Task prompt:
For the records below, tally every line that has the word "Diese" and reply with the number alone.

Records from a data source:
--- START ---
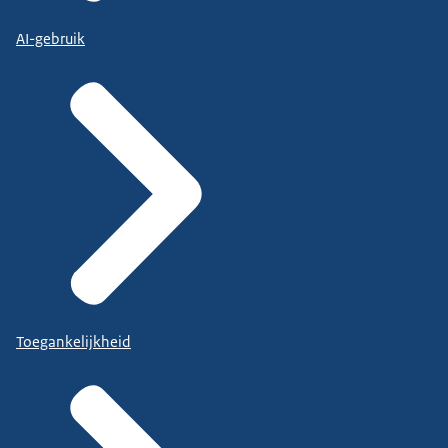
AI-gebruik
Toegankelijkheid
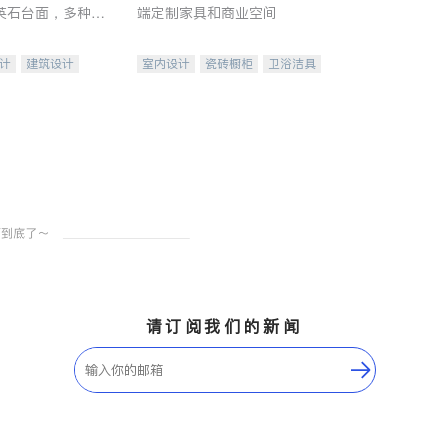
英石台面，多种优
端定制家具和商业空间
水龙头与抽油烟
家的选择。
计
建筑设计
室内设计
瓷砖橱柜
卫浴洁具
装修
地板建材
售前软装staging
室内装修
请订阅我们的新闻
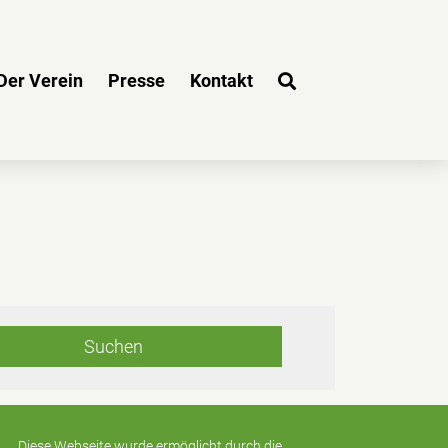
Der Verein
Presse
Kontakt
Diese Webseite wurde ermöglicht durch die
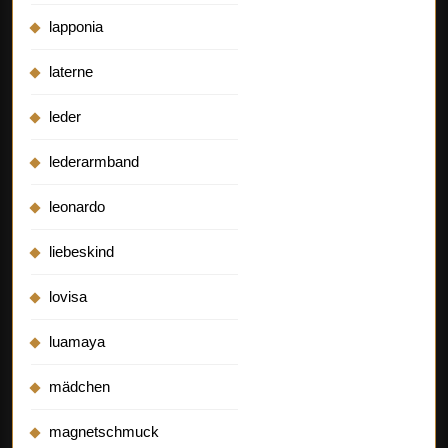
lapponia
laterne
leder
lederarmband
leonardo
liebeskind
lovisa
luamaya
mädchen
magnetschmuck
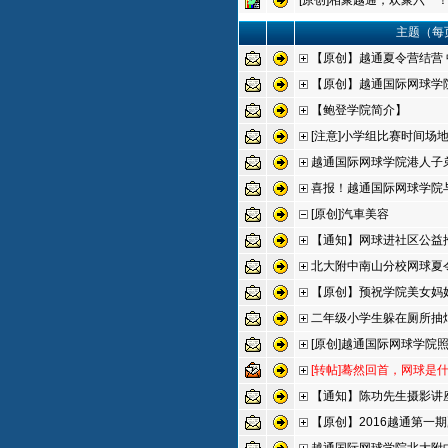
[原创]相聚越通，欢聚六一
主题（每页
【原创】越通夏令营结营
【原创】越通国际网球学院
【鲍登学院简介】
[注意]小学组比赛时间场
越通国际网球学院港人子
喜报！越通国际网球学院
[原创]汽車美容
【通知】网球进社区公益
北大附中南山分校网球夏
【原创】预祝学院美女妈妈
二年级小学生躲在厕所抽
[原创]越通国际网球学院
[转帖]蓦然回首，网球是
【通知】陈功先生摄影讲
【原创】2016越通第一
--- END ---
--- START ---
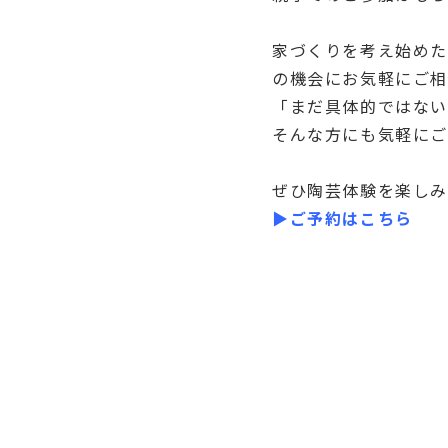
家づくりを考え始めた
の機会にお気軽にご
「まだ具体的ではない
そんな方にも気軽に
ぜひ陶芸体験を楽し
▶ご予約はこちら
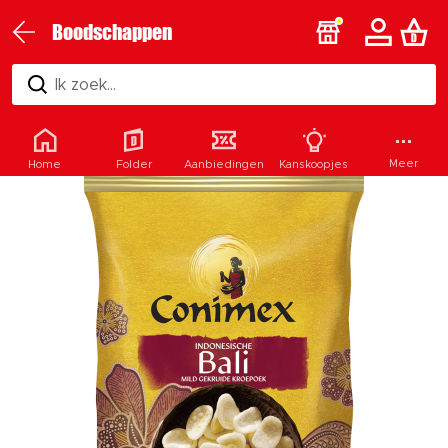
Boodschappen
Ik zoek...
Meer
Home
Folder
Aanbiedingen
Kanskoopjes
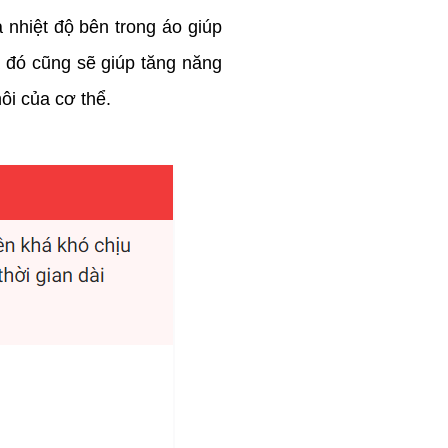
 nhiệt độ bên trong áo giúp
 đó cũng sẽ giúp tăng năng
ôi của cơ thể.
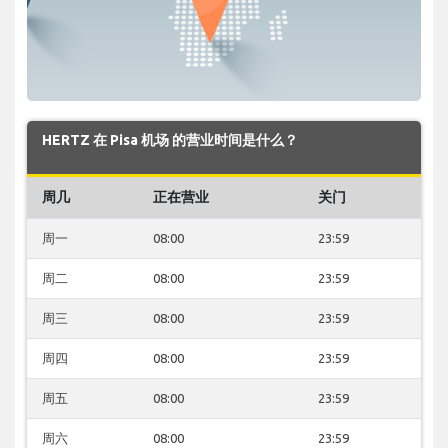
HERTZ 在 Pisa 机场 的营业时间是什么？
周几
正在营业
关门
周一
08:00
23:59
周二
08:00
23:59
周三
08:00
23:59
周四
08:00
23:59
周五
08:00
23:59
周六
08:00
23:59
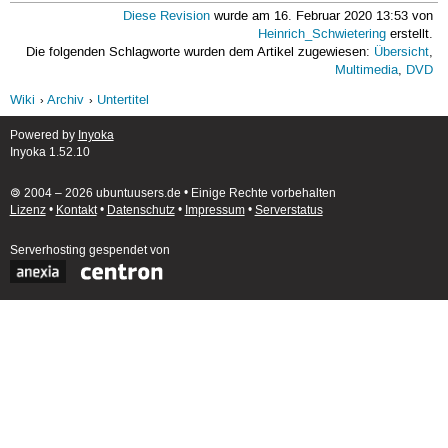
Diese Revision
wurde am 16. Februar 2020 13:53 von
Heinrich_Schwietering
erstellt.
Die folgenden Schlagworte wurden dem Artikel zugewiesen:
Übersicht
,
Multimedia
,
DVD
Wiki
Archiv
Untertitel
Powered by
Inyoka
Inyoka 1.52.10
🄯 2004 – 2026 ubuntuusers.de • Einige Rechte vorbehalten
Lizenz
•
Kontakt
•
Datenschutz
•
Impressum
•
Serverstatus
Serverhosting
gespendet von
--- END ---
--- START ---
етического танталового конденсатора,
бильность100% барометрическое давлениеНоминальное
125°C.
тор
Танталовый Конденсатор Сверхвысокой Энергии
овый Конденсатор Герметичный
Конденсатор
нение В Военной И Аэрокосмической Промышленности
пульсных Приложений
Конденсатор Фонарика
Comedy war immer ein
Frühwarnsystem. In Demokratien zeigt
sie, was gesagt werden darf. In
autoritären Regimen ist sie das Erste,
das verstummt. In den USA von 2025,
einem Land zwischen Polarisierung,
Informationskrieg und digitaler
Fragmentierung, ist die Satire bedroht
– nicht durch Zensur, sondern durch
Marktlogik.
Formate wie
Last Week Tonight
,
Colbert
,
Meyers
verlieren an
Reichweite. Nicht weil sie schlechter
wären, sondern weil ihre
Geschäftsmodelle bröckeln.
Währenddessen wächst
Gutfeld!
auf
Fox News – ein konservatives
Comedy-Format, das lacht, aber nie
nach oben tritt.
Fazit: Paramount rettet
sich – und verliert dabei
--- END ---
Your response:
2